The police opposed the application for the new liquor store.

"We had questions in relation to the applicant and the application," says Auckland West police liquor licensing co-ordinator Sergeant Jason Loye.

Five days before the hearing was due on December 15, Brar Holdings withdrew its application because of what its consultant Peter Swain describes as "personal circumstances of the applicants".

Meanwhile David Hay presented a second petition for liquor bans in the park, signed by 780 people, to the city council on December 11.

Officials have told him it normally takes seven to eight months to get a liquor ban approved, but he wants to speed it up. The ban looks likely to go through.

Around the country, similar local resistance is bubbling up against the spread of liquor outlets, which have more than doubled under the 1989 Sale of Liquor Act from 6295 in 1990 to 14,139 last June.

"This is not a Roskill South issue. It's a national issue that every community faces," says Mrs Wrigley.

"Remuera has two liquor outlets, Mt Roskill has 11. They are targeting certain areas because it's low socio-economic groups they are targeting.
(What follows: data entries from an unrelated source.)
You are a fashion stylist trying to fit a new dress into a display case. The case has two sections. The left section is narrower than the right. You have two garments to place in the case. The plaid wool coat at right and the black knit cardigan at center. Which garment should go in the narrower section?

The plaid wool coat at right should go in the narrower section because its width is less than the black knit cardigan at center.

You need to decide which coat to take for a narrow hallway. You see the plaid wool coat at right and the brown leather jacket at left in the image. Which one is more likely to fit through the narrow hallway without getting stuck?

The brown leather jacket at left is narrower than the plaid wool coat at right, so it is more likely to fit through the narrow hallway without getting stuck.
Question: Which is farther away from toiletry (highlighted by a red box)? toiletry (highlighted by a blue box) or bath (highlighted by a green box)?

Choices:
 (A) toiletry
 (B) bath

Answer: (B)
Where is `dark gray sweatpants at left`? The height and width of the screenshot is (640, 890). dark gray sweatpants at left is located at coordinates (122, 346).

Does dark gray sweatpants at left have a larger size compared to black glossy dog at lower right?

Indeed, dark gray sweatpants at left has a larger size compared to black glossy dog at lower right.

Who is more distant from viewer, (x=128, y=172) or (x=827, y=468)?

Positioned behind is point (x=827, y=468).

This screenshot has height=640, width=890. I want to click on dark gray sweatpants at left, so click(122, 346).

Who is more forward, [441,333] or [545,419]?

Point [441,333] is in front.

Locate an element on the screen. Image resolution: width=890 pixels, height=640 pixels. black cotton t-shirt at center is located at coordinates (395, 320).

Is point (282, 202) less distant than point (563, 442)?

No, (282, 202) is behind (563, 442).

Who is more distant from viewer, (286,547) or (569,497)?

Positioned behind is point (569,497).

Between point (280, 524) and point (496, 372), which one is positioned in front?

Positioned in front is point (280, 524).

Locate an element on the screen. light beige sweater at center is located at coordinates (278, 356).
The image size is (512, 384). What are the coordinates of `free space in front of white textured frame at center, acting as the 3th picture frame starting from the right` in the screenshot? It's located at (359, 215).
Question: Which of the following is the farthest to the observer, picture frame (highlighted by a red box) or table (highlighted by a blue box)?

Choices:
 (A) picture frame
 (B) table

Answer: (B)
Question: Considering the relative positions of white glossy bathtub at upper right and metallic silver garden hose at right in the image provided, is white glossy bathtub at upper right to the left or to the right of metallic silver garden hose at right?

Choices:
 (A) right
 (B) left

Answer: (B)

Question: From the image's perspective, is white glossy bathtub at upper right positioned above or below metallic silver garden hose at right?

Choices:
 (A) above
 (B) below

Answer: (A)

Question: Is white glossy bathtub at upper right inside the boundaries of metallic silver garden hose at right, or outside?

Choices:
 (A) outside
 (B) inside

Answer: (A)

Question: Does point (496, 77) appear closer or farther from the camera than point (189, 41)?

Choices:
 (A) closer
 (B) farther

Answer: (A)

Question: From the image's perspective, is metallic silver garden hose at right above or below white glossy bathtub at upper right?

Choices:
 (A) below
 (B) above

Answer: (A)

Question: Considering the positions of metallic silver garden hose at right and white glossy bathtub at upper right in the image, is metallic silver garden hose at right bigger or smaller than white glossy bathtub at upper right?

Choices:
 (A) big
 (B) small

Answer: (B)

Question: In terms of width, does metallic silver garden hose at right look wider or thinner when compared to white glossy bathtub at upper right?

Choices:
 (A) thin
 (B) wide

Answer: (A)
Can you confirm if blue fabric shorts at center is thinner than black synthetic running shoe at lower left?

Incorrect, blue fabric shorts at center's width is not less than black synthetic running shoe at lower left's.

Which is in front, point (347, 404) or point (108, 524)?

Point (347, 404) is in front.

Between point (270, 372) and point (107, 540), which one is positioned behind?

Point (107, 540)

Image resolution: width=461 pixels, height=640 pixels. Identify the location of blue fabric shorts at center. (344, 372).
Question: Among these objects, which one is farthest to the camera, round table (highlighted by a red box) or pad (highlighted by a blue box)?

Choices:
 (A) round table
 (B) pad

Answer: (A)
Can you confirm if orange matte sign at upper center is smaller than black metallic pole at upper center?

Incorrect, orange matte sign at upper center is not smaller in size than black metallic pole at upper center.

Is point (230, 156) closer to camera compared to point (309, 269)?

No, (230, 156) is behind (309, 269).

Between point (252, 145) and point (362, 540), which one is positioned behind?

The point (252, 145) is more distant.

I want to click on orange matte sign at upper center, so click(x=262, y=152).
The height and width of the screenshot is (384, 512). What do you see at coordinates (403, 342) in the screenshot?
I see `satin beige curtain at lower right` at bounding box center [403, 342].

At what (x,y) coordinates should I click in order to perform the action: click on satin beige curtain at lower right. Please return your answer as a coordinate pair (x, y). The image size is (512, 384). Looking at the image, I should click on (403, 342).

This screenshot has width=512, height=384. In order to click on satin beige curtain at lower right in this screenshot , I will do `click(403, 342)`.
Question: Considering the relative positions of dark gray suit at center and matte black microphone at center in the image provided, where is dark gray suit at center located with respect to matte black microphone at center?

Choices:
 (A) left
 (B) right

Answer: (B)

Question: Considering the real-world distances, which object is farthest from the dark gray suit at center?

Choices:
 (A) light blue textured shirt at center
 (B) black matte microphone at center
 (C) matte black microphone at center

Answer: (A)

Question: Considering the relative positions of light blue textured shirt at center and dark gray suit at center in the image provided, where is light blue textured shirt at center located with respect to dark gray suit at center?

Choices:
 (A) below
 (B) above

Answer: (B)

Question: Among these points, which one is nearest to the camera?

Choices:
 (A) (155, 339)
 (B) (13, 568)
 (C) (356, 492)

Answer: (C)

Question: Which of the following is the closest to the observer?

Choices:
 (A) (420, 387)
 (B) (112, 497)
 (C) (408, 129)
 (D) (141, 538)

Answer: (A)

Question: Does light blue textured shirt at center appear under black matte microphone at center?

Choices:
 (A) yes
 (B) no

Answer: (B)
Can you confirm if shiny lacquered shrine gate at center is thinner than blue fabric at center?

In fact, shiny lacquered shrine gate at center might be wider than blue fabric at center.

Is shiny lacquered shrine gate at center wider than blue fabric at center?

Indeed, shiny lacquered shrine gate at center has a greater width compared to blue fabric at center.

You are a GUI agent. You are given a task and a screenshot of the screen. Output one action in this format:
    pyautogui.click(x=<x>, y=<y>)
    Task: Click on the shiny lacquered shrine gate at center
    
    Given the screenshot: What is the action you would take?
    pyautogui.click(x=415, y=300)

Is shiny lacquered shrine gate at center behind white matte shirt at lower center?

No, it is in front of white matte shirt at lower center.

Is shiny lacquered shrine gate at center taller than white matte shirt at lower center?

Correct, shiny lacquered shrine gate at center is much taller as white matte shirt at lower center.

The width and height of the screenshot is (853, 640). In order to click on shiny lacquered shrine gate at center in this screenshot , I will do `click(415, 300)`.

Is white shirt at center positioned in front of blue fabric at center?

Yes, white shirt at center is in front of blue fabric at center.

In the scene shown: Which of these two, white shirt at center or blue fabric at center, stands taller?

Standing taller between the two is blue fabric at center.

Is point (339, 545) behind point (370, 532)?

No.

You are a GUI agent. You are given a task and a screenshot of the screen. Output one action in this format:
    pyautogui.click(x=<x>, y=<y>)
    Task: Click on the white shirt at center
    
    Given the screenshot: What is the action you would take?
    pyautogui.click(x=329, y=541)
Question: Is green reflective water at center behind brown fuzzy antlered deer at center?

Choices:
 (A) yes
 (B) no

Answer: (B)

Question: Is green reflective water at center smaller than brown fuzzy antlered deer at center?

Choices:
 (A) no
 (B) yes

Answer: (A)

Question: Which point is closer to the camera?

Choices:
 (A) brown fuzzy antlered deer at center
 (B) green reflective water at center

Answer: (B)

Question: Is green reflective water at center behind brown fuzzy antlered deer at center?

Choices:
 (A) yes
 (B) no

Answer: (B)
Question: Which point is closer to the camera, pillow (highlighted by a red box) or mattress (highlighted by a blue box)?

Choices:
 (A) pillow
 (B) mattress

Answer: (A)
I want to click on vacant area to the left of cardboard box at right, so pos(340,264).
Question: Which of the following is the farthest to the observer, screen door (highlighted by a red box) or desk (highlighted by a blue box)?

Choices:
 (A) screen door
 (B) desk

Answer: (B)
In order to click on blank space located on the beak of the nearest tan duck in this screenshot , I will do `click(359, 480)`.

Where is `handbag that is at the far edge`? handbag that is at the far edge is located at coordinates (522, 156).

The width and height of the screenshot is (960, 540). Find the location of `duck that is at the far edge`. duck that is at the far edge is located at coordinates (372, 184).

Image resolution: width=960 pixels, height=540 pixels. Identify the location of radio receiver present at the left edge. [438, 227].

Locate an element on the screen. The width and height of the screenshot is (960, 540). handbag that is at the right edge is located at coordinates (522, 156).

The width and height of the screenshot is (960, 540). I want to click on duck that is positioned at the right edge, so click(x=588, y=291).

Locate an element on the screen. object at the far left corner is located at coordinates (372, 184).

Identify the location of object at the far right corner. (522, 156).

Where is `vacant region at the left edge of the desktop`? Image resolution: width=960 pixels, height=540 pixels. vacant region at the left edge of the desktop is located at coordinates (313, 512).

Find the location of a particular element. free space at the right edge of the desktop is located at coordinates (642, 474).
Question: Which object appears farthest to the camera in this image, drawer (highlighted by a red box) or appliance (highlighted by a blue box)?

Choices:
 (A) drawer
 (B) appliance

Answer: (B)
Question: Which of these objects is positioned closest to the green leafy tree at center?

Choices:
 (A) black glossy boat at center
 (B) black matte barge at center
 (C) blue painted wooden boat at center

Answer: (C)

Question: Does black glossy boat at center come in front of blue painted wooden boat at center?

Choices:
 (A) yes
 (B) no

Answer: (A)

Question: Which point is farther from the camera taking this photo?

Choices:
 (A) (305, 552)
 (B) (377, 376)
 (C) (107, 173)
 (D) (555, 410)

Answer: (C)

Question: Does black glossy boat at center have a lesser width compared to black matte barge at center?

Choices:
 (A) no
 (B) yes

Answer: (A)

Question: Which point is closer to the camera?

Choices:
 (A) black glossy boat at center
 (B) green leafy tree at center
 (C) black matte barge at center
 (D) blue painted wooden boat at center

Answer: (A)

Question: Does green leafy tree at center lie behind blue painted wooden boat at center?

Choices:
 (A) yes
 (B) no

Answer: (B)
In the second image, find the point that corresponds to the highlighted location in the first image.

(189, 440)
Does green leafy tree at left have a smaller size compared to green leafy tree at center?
It's creating huge issues in our communities."

A long-term study of about 1000 people born in Dunedin in 1972-73 confirms that adolescents aged 15 to 21 with unskilled or semi-skilled fathers are 2 times as likely to drink large amounts of alcohol as youths of the same age with fathers in professional or administrative jobs.

And a national study by Canterbury University geographer Dr Jamie Pearce found last year that there are five times as many liquor licences per head in the most deprived fifth of census meshblock areas in the country as there are in the best-off fifth. (Each
census meshblock has about 100 people.)

This study found, incidentally, that there are also almost four times as many fast food outlets, and three times as many supermarkets and grocers, in the poorest fifth of communities as in the richest fifth.

This suggests that both food and liquor stores tend to be in poorer areas partly because the land is cheaper there, and not just because poor people drink more.

This matters because heavy drinking is a big factor in crime and violence.

A Ministry of Health survey in 2004 found that 5.7 per cent of all New Zealanders, and 21 per cent of young men aged 18 to 24, had been assaulted in the past year by someone who had been drinking.

Mt Roskill Community Board chairman Richard Barter says society needs to impose similar restrictions on alcohol to those on poker machines, which are subject to local control.

"Business is business," he says.

"But I can't see any justification for more liquor outlets in the community when the consequences of its abuse are so evident."